Multi-frequency Black Hole Imaging for the Next-Generation Event Horizon Telescope

TL;DR

This paper introduces a new multi-frequency imaging method for the next-generation Event Horizon Telescope, enabling improved black hole images and spectral maps by reconstructing data across multiple frequencies simultaneously.

Contribution

The paper presents a novel multi-frequency image reconstruction technique based on Regularized Maximum Likelihood methods, integrated into the eht-imaging library, enhancing EHT data analysis.

Findings

Multi-frequency reconstruction yields higher-quality images.

Simultaneous spectral index maps constrain plasma properties.

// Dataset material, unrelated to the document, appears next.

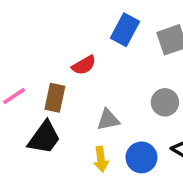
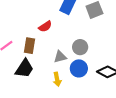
gray circle: (165, 102) -> (80, 47), moved
blue circle: (141, 157) -> (79, 68), moved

Method outperforms independent frequency reconstructions.

Abstract

The Event Horizon Telescope (EHT) has produced images of the plasma flow around the supermassive black holes in Sgr A* and M87* with a resolution comparable to the projected size of their event horizons. Observations with the next-generation Event Horizon Telescope (ngEHT) will have significantly improved Fourier plane coverage and will be conducted at multiple frequency bands (86, 230, and 345 GHz), each with a wide bandwidth. At these frequencies, both Sgr A* and M87* transition from optically thin to optically thick. Resolved spectral index maps in the near-horizon and jet-launching regions of these supermassive black hole sources can constrain properties of the emitting plasma that are degenerate in single-frequency images. In addition, combining information from data obtained at multiple frequencies is a powerful tool for interferometric image reconstruction, since gaps in spatial scales in single-frequency observations can be filled in with information from other frequencies. Here we present a new method of simultaneously reconstructing interferometric images at multiple frequencies along with their spectral index maps. The method is based on existing Regularized Maximum Likelihood (RML) methods commonly used for EHT imaging and is implemented in the eht-imaging Python software library. We show results of this method on simulated ngEHT data sets as well as on real data from the VLBA and ALMA. These examples demonstrate that simultaneous RML multi-frequency image reconstruction produces higher-quality and more scientifically useful results than is possible from combining independent image reconstructions at each frequency.